Tymoshenko, who was a leading figure in the 2004 Orange Revolution and had been on a 20-day hunger strike until last week, argues she has been victim of mistreatment and politically-motivated imprisonment driven by current president Viktor Yanukovych.

The Ukrainian prime minister, Mykola Azarov, denied the claims in an interview with CNN on Thursday.

The situation prompted the British Foreign and Commonwealth Office to announce they would be effectively boycotting the event: "No ministers will be attending group games at Euro 2012.

"We are keeping attendance at later stages of the tournament under review in the light of Ministers' busy schedules ahead of the Olympics and widespread concerns about selective justice and the rule of law in Ukraine," their statement read.
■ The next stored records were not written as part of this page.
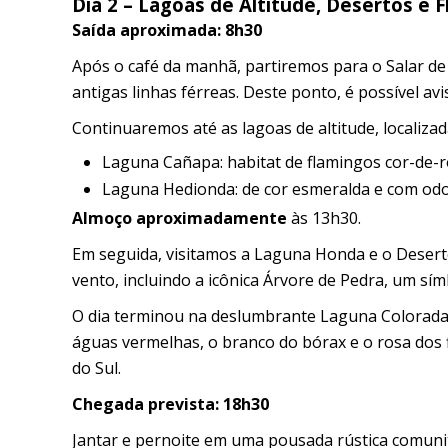
Dia 2 – Lagoas de Altitude, Desertos e 
Saída aproximada: 8h30
Após o café da manhã, partiremos para o Salar de
antigas linhas férreas. Deste ponto, é possível av
Continuaremos até as lagoas de altitude, localizad
Laguna Cañapa: habitat de flamingos cor-de-r
Laguna Hedionda: de cor esmeralda e com odor
Almoço aproximadamente
às 13h30.
Em seguida, visitamos a Laguna Honda e o Deserto
vento, incluindo a icônica Árvore de Pedra, um sím
O dia terminou na deslumbrante Laguna Colorada,
águas vermelhas, o branco do bórax e o rosa dos
do Sul.
Chegada prevista: 18h30
Jantar e pernoite em uma pousada rústica comunit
Foreign Secretary William Hague went further in an interview with the BBC, saying the UK government did not want its backing of the England football team to be interpreted as "giving political support to some things which have been happening in Ukraine which we don't agree with."

Meanwhile, a spokesman for the Dutch Ministry of Foreign Affairs told CNN the government will be meeting later Friday with the prime minister to discuss attendance by the nation's lawmakers at the tournament, while a German government spokesman confirmed that chancellor Angela Merkel would not be attending any of the first-round matches due to her time schedule.

Austria's Council of Ministers decided on May 2 to boycott all games held in Ukraine as a sign of solidarity with Tymoshenko.